Bryon Frowner: 24:34 The group. This neighborhood, it was hard. There was fighting, constant fighting right down the street over here. People involved with crack. These are big guys, you know. I felt that it could have been a dangerous situation.

Gregory Warner: 24:51 So, his solution-

Bryon Frowner: 24:52 I decided that I wanted to teach Emmanuel, homeschool.

Gregory Warner: 24:56 Was just to pull his son out of school.

EmmanuelFrowner: 24:58 Yeah.

Gregory Warner: 24:59 And how do you feel about this at the time?

EmmanuelFrowner: 25:00 Well, I really didn't know ...

Bryon Frowner: 25:05 Up here-

Gregory Warner: 25:06 We're looking in a closet here.

Bryon Frowner: 25:07 I thought that whatever way he's kind of turned in ...

Bryon Frowner: 25:10 This is a binder from one of his classes.

Bryon Frowner: 25:12 ...that if he got bullied and tormented in going to school that it would turn him further in.

Bryon Frowner: 25:18 Let's see what this is ...

Bryon Frowner: 25:19 But that if he were here he could develop along his own line till he became old enough that they wouldn't want to pick on him. Oh look what we turned to, Nature, Nurture.

Gregory Warner: 25:31 It was a big deal for dad.

Gregory Warner: 25:33 You hadn't homeschooled anybody else before right?

Bryon Frowner: 25:36 No I had to get books. I had to go meet the principal.

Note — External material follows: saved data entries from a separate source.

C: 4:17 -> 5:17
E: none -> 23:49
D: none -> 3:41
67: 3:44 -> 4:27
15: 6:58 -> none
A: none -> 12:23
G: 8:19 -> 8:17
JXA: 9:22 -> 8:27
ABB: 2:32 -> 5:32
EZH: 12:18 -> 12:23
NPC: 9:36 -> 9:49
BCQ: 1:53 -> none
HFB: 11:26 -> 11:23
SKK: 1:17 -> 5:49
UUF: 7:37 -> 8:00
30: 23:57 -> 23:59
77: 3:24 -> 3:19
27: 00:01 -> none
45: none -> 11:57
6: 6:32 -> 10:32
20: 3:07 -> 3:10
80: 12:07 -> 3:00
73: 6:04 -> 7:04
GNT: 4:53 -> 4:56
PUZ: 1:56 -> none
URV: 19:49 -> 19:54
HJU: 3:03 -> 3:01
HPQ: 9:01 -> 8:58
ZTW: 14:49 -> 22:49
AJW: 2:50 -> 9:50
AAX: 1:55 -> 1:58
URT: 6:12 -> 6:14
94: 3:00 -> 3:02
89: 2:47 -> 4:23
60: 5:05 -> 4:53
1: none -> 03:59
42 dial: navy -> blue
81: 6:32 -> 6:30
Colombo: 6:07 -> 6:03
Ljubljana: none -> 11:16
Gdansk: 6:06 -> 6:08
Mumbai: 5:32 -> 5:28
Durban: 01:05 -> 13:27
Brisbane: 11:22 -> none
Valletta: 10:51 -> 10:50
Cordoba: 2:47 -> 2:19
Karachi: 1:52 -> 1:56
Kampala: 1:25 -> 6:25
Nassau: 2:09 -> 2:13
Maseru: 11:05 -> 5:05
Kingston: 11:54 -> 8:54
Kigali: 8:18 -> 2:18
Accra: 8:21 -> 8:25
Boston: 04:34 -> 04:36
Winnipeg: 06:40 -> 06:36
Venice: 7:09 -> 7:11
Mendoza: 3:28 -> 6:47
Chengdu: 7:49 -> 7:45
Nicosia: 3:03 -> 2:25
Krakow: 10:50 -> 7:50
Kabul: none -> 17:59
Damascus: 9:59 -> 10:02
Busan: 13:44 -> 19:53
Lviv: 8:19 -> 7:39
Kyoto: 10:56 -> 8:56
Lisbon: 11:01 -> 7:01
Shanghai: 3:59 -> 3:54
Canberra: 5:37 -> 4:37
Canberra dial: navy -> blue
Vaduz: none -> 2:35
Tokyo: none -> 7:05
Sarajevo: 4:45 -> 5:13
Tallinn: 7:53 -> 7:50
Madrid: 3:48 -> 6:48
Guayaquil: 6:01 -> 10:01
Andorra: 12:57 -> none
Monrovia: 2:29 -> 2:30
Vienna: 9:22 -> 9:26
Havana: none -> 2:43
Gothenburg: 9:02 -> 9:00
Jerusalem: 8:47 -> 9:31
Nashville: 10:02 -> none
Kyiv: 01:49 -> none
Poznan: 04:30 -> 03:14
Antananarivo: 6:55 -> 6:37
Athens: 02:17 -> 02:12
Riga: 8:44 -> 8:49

Gregory Warner: 25:39 He left his job, submitted a curriculum to the school.

Bryon Frowner: 25:43 I had to register with the state of New York.

Gregory Warner: 25:46 Created this syllabus for his son.

Bryon Frowner: 25:49 Grade 10, integrated math course 11.

Gregory Warner: 25:51 They would wake up each morning-

Bryon Frowner: 25:52 Rational numbers, geometry-

Gregory Warner: 25:54 ... do their lessons.

Bryon Frowner: 25:55 ... isosceles triangle, equilateral triangle.

Gregory Warner: 25:57 Have some lunch ...

Bryon Frowner: 25:58 This is the work that he did at home.

Gregory Warner: 26:00 In the afternoon they'd go bowling.

Robert Krulwich: 26:02 Bowling?

Gregory Warner: 26:05 Emmanuel was an awesome bowler. His dad would video tape him.

Bryon Frowner: 26:10 Today is Tuesday, December ...

EmmanuelFrowner: 26:13 28th.

Bryon Frowner: 26:14 28th 1993.

EmmanuelFrowner: 26:15 Is it taping?

Gregory Warner: 26:17 It's weird footage. It's weird to watch because Emmanuel's such an incredibly good bowler.

Bryon Frowner: 26:24 Yeah he took it out, beautiful shot.

Gregory Warner: 26:27 He's always by himself. Tape after tape of nothing but Emmanuel. Nobody else in the picture.

Bryon Frowner: 26:36 Now listen ...

EmmanuelFrowner: 26:38 I would fantasize about going on a tour and winning some titles and stuff.

Bryon Frowner: 26:43 Beautiful.

Gregory Warner: 26:46 Did you think about joining any youth league or anything like that?

EmmanuelFrowner: 26:50 Well I kind of ... Well, I vaguely thought about it, but for some reason my dad did not want me to.

Bryon Frowner: 27:03 I think you swung out. I think so.

Robert Krulwich: 27:11 Meanwhile, his brother is just ...

Gregory Warner: 27:12 Blaire's in Canada.

Blaire Frowner: 27:13 At a distance.

Gregory Warner: 27:14 Yeah. He followed a girl there. One day he picks a book off the shelf-

Blaire Frowner: 27:19 The DSM.

Gregory Warner: 27:20 And the DSM is?

Blaire Frowner: 27:21 The Diagnosis Statistical Manual of Mental Disorders.

Gregory Warner: 27:26 Okay.

Blaire Frowner: 27:26 I started to do, I guess, what a lot of people would do who get a hold of this thing is to start diagnosing all of their friends. I diagnosed my girlfriend. I diagnosed my dad, and then I saw-

Gregory Warner: 27:40 Right there in the page-

Blaire Frowner: 27:42 Marks impairment in the use of multiple non verbal behaviors such as eye to eye gaze, repetitive behavior patterns, problems seeking new friends, problems being able to understand what someone must be thinking. Problems, I went down this whole list, and everything seemed to fit. Marked impairments in eye to eye gaze-

Gregory Warner: 28:02 The problem is every time he tried to call his dad-

Blaire Frowner: 28:04 Dad what do you think?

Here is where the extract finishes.